Robustness and Adaptivity. The training and test datasets are quite different periods. In the Dow case training is bearish, while the test has two bull periods with the financial crisis in the middle. With OBX it trains in a bull period, then runs on the financial crisis and a slight bull period before and after. In the OBX experiments the only systems with decent performance as those that are evolved to buy more or less the whole index and stay in it. This indicates little or no adaptability. In the OBX experiments however some traders like EEF manages to deliver strong results throughout the time period, many of these does however have very high variances. Most are also correlated with the market as the beta values indicate. There are some exceptions Like EEF, RSI and SVM and these can be said to be quite adaptable.
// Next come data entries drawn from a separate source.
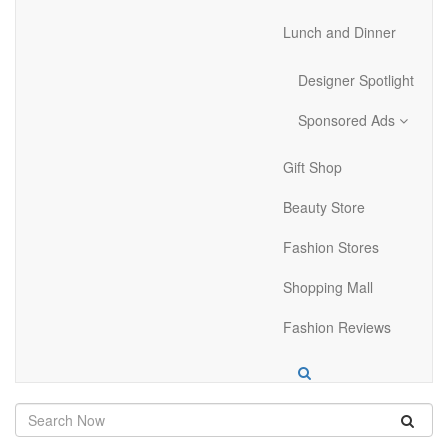
Lunch and Dinner
Designer Spotlight
Sponsored Ads
Gift Shop
Beauty Store
Fashion Stores
Shopping Mall
Fashion Reviews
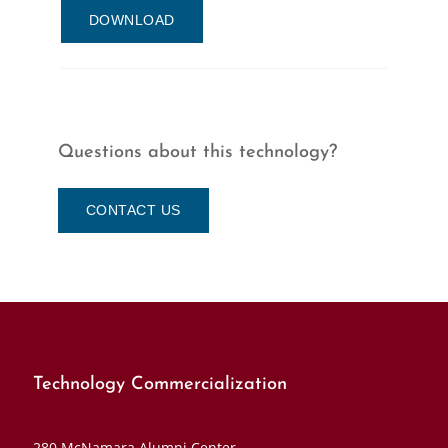
DOWNLOAD
Questions about this technology?
CONTACT US
Technology Commercialization
280 McNamara Alumni Center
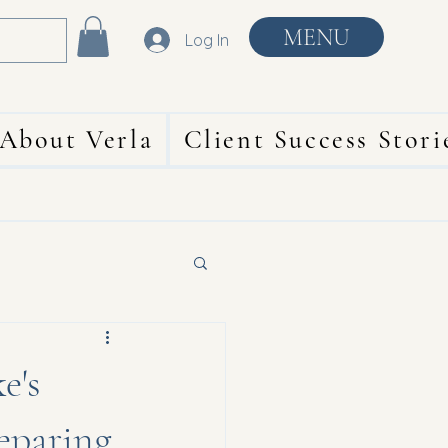
MENU
Log In
About Verla
Client Success Stori
e's
reparing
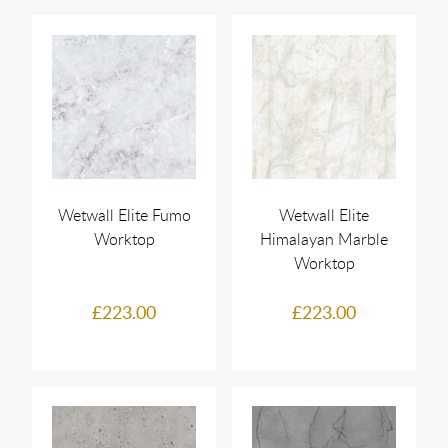
Wetwall Elite Fumo
Wetwall Elite
Worktop
Himalayan Marble
Worktop
£223.00
£223.00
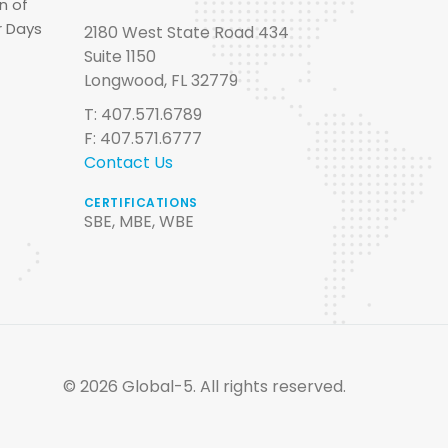
n of
r Days
2180 West State Road 434
Suite 1150
Longwood, FL 32779
T: 407.571.6789
F: 407.571.6777
Contact Us
CERTIFICATIONS
SBE, MBE, WBE
© 2026 Global-5. All rights reserved.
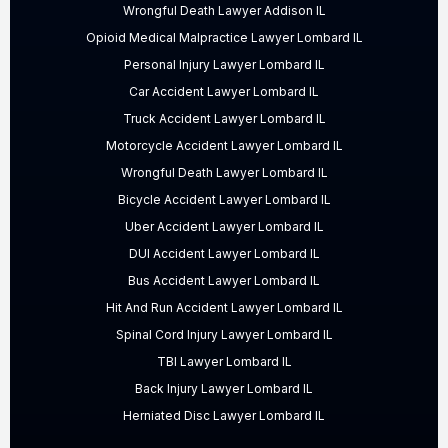
Wrongful Death Lawyer Addison IL
Opioid Medical Malpractice Lawyer Lombard IL
Personal Injury Lawyer Lombard IL
Car Accident Lawyer Lombard IL
Truck Accident Lawyer Lombard IL
Motorcycle Accident Lawyer Lombard IL
Wrongful Death Lawyer Lombard IL
Bicycle Accident Lawyer Lombard IL
Uber Accident Lawyer Lombard IL
DUI Accident Lawyer Lombard IL
Bus Accident Lawyer Lombard IL
Hit And Run Accident Lawyer Lombard IL
Spinal Cord Injury Lawyer Lombard IL
TBI Lawyer Lombard IL
Back Injury Lawyer Lombard IL
Herniated Disc Lawyer Lombard IL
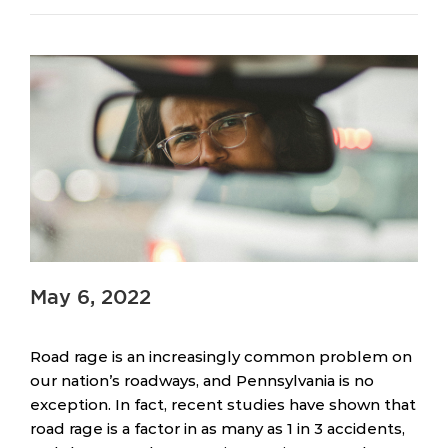
May 6, 2022
Road rage is an increasingly common problem on
our nation’s roadways, and Pennsylvania is no
exception. In fact, recent studies have shown that
road rage is a factor in as many as 1 in 3 accidents,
As for robustness any trader that delivers consistent return without too high a variance could be said to be robust as the input data from any financial market can be said to be noisy at best. Some like the ANNs does manage this, and these are the most robust trading systems in this study.
Financial
Input Data. A set of relevant input data had been identified, see section 2.2 for an overview. Many of these were however not tested in the system due to lack of the required data. Tests with fundamental data were rejected from the scope of this project and the focus was set on the mostly technical data that can be created from pure price data. The framework is designed to easily integrate a fundamental data source. One possible conclusion from the tests is that technical data is not enough to identify anomalies that can be capitalized on in a market with transaction costs of the level simulated in these experiments.
Risk and Return. Risk is not a direct part of the fitness function for evolution.
There is a possibility of constraining risk, though this was not activated during the experiments. The fitness function uses only average daily returns. The evolu-tionary training period is 3 years in the Dow Jones case. The results show that such an evolutionary approach is able to incorporate risk. This can be seen most clearly in the example of the ”follow-the-leader”(FTL) trader. This chooses how many of the last winners to pick. Even in the case were there are no transaction
136 Discussion
costs FTL evolves to pick as many stocks as it is allowed, clearly the most risk averse selection, even though it is only evaluated on return.
One could even argue that a bit too much risk consciousness is present in many trading systems, possibly due to the fact that the training period for Dow is quite bearish. In the experiment with transaction costs on Dow only one trader outperforms the benchmark on returns, while four outperforms it on variance. In the OBX experiments with a more bullish training period traders were less risk averse, though FTL still evolves to pick n − 1 of the stocks, which is its upper limit.
It is evident that the system does not need an explicit risk utility function to incorporate risk. Though to appease potential investors the system does have functionality to set a constraint on variance.
Portfolio Evaluation. The framework has several different portfolio evaluation schemes, from the simple approach of picking the n winners in a historical period, to providing a mean-variance optimized portfolio. Early experiments found that a uniform binary vector discrete selection of a set of well performing stocks forming a portfolio is generally better for learning than a more complex non-uniform portfolio scaled on risk or return.